Tech Crunch has it that Go-Jek has hit a stumbling block in the Philippines care of the Land Transportation Franchising and Regulatory Board (LTFRB). The board has denied the service rights to operate its ride-hailing in the country due to recent changes in Philippine commerce laws. All businesses in the Philippines, even local branches by overseas companies, need to be at least 60 percent own by Filipino individuals or groups. Velox Technology Philippines, which would represent Go-Jek operations in the country, has a majority ownership stake from their Singapore branch, Velox Southeast Asia Holdings, instead.

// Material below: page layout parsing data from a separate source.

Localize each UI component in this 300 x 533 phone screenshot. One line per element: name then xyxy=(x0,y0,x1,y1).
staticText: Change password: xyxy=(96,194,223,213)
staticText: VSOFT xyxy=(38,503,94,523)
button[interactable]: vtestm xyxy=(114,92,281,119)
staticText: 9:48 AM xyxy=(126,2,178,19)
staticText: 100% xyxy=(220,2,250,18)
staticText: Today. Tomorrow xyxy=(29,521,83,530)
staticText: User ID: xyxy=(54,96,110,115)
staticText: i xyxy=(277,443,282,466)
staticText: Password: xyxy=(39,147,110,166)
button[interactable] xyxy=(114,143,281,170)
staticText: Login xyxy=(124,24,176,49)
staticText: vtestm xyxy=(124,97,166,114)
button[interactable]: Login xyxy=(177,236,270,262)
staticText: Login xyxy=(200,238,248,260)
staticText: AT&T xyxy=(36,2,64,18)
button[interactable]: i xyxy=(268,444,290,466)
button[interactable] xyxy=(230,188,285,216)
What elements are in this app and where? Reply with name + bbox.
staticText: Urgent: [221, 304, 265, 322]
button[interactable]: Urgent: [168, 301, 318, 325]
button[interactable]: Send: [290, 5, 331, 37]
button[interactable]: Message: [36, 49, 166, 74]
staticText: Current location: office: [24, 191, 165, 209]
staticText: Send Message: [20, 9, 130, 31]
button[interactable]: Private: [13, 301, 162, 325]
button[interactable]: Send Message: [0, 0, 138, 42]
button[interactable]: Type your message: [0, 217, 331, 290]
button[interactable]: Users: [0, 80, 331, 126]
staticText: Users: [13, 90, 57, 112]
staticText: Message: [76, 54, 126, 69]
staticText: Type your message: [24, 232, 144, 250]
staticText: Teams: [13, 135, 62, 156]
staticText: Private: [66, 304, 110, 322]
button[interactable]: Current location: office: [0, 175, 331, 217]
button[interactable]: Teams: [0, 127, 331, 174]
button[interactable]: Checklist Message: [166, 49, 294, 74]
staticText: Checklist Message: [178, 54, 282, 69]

“We continue to engage positively with the LTFRB and other government agencies, as we seek to provide a much needed transport solution for the people of the Philippines,” a Go-Jek representative declared in an official statement from the ride-hailing service. Business analysts are trying to figure out how the Indonesian company failed to anticipate the regulation before setting up Velox Tech Philippines and they would not be able to change things around without needing to significantly alter their organizational structure. It is a bad blow to Go-Jek, which with assistance from Google and China’s Tencent has grown in value to over $6 billion, making it a formidable competition for Grab.
Prior to changes in the relevant laws, Philippine regulators would allow ride-hailers to set themselves up as “telecommunications services” in the country (owing to their app-based component), which is less restrictive in requirements. Now it serves as additional red tape that makes for more difficulty with this rising business sector.
In comparison, Go-Jek’s big rival Grab states that it is compliant with the 60-percent Filipino ownership rule for its local operations, much of which was gotten from their Uber SEA acquisition. The company however has not disclosed further details such as who are the majority owners of their Philippine branch.